O Conselho da Juventude da Cidade do Rio de Janeiro como ferramenta no auxílio de uma gestão participativa e seus desafios

Boletim nº 42 – 04 de fevereiro de 2021

 

Por Ully Sant’ Anna Ribeiro1

 

RESUMO

O presente artigo é resultado de nossa pesquisa, apresentada no Trabalho de Conclusão de Curso no curso de Graduação em Gestão Pública para o Desenvolvimento Econômico e Social (GPDES) da Universidade Federal do Rio de Janeiro, (UFRJ), e tem por objetivo relatar a construção e implementação do Conselho da Juventude da Cidade do Rio de Janeiro como mecanismo de gestão participativa e política pública de incentivo a uma gestão pública mais inclusiva. Neste sentido, buscou-se demonstrar os obstáculos enfrentados e meios de propiciar uma gestão democrática com participação social em nível municipal, através de análise de dados, pesquisas bibliográficas e aplicação de entrevistas e questionários. A fim de colaborar para um debate mais acessível, expondo a importância da formação de redes e fortalecimento da identidade local.

 

Palavras-chave: Conselho da juventude; democracia; participação; política pública.

 

INTRODUÇÃO

Os conselhos de políticas públicas, sendo eles consultivos ou deliberativos, exercem um papel de controle social fundamental e são espaços de construção democrática.

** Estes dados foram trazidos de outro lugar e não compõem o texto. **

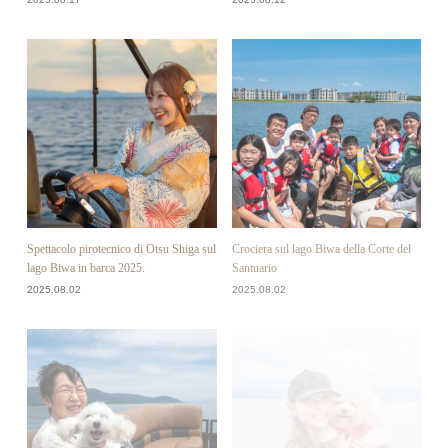
Spettacolo pirotecnico di Otsu Shiga sul
Crociera sul lago Biwa della Corte del
lago Biwa in barca 2025.
Santuario
2025.08.02
2025.08.02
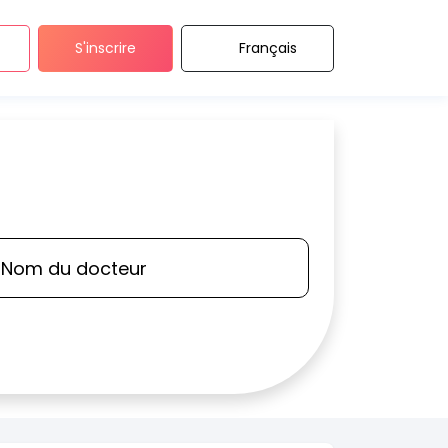
S'inscrire
Français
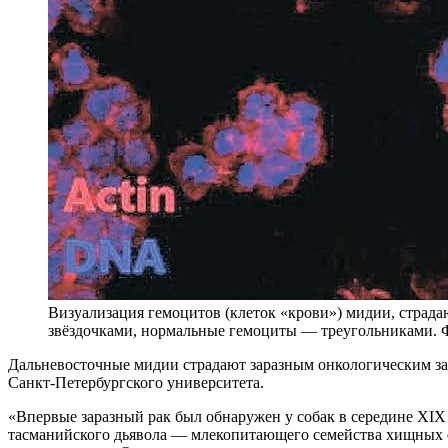
Визуализация гемоцитов (клеток «крови») мидии, страда
звёздочками, нормальные гемоциты — треугольниками
Д
альневосточные мидии страдают заразным онкологическим за
Санкт-Петербургского университета.
«Впервые заразный рак был обнаружен у собак в середине XIX
тасманийского дьявола — млекопитающего семейства хищных су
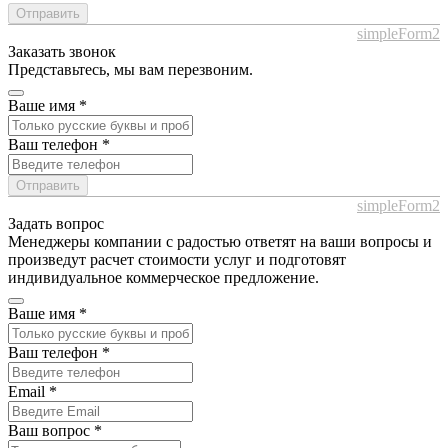
Отправить
simpleForm2
Заказать звонок
Представьтесь, мы вам перезвоним.
Ваше имя
*
Ваш телефон
*
Отправить
simpleForm2
Задать вопрос
Менеджеры компании с радостью ответят на ваши вопросы и
произведут расчет стоимости услуг и подготовят
индивидуальное коммерческое предложение.
Ваше имя
*
Ваш телефон
*
Email
*
Ваш вопрос
*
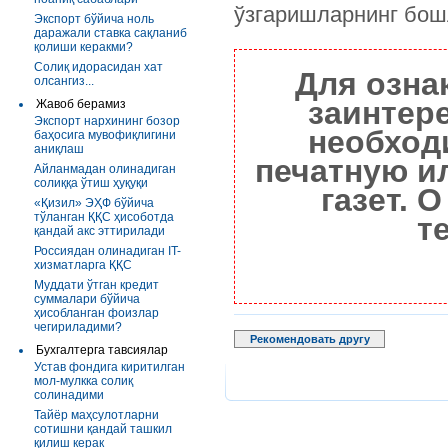
ўзгаришларнинг бош
Экспорт бўйича ноль
даражали ставка сақланиб
қолиши керакми?
Солиқ идорасидан хат
Для озна
олсангиз...
заинтер
Жавоб берамиз
Экспорт нархининг бозор
необход
баҳосига мувофиқлигини
аниқлаш
печатную и
Айланмадан олинадиган
солиққа ўтиш ҳуқуқи
газет. 
«Қизил» ЭҲФ бўйича
тўланган ҚҚС ҳисоботда
т
қандай акс эттирилади
Россиядан олинадиган IT-
хизматларга ҚҚС
Муддати ўтган кредит
суммалари бўйича
ҳисобланган фоизлар
чегириладими?
Рекомендовать другу
Бухгалтерга тавсиялар
Устав фондига киритилган
мол-мулкка солиқ
солинадими
Тайёр маҳсулотларни
сотишни қандай ташкил
қилиш керак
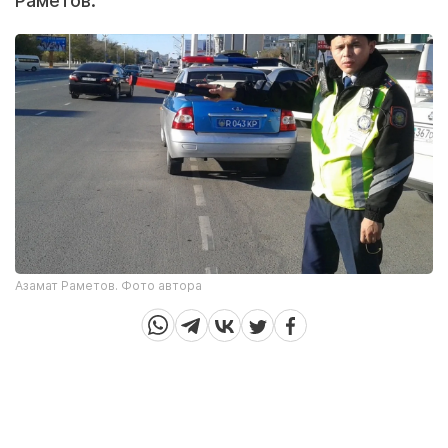
Раметов.
Азамат Раметов. Фото автора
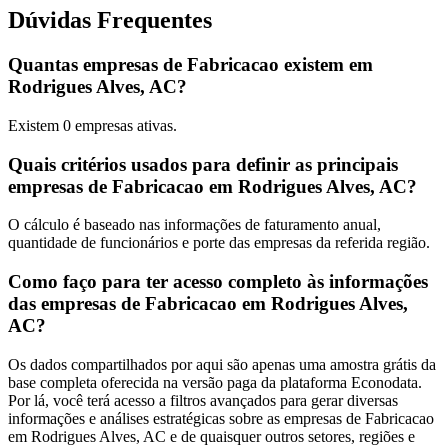
Dúvidas Frequentes
Quantas empresas de Fabricacao existem em
Rodrigues Alves, AC?
Existem
0
empresas ativas.
Quais critérios usados para definir as principais
empresas de Fabricacao em Rodrigues Alves, AC?
O cálculo é baseado nas informações de faturamento anual,
quantidade de funcionários e porte das empresas da referida região.
Como faço para ter acesso completo às informações
das empresas de Fabricacao em Rodrigues Alves,
AC?
Os dados compartilhados por aqui são apenas uma amostra grátis da
base completa oferecida na versão paga da plataforma Econodata.
Por lá, você terá acesso a filtros avançados para gerar diversas
informações e análises estratégicas sobre as empresas de Fabricacao
em Rodrigues Alves, AC e de quaisquer outros setores, regiões e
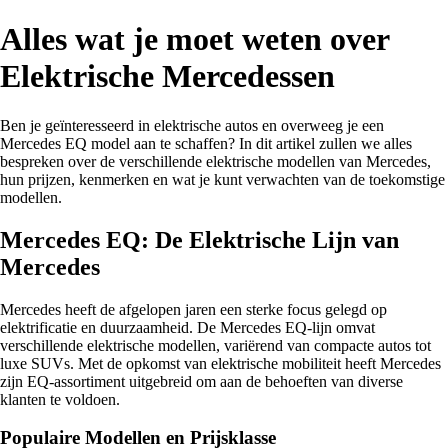
Alles wat je moet weten over
Elektrische Mercedessen
Ben je geïnteresseerd in elektrische autos en overweeg je een
Mercedes EQ model aan te schaffen? In dit artikel zullen we alles
bespreken over de verschillende elektrische modellen van Mercedes,
hun prijzen, kenmerken en wat je kunt verwachten van de toekomstige
modellen.
Mercedes EQ: De Elektrische Lijn van
Mercedes
Mercedes heeft de afgelopen jaren een sterke focus gelegd op
elektrificatie en duurzaamheid. De Mercedes EQ-lijn omvat
verschillende elektrische modellen, variërend van compacte autos tot
luxe SUVs. Met de opkomst van elektrische mobiliteit heeft Mercedes
zijn EQ-assortiment uitgebreid om aan de behoeften van diverse
klanten te voldoen.
Populaire Modellen en Prijsklasse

Os conselhos constituem um importante instrumento de consolidação da democracia representativa e de controle de políticas públicas, especialmente desde a Constituição de 1988. São instâncias que permitem a manifestação democrática a partir da participação ativa da sociedade no exercício de sua cidadania, nos espaços de representação coletiva, contribuindo para transformações sociais, bem como a realização dos direitos fundamentais.

Tendo em vista a importância da participação social, somado ao cenário de descrédito político instaurado no Brasil a partir das manifestações de 2013, a juventude conquistou alguns marcos nas diferentes instâncias de poder. Em nível municipal destaca-se o Conselho da Juventude da Cidade do Rio de Janeiro (CJCRJ), instância consultiva de participação social, sob o Decreto-Lei de nº 40694 de 1º de outubro de 2015.

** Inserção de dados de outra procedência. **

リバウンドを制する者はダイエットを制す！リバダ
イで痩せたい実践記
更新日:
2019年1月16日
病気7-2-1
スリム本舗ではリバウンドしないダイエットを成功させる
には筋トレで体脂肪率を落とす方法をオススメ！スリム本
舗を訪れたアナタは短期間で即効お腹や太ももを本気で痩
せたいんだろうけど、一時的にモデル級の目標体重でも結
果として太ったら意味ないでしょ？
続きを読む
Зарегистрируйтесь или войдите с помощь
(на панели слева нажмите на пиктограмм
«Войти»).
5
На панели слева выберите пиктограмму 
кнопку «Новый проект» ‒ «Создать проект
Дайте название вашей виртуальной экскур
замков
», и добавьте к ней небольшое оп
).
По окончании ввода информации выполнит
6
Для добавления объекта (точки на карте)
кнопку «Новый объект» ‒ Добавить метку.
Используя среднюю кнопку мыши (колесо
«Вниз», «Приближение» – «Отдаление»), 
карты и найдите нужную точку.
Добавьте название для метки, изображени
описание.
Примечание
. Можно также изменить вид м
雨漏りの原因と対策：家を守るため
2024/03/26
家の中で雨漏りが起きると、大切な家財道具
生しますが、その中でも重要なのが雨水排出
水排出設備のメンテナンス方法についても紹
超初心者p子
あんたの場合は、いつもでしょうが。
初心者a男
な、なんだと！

Por meio do estudo de caso do CJCRJ pretende-se exemplificar a importância e necessidade da participação cidadã e a disponibilização de mecanismos para exercê-la. Na sociedade moderna com uma democracia de tão baixo impacto, com conselhos sendo desmantelados pelo poder público, faz-se essencial que tais ferramentas e mecanismos de controle e pressão social sejam garantidos e legitimados tanto pelo poder público quanto pela sociedade civil organizada.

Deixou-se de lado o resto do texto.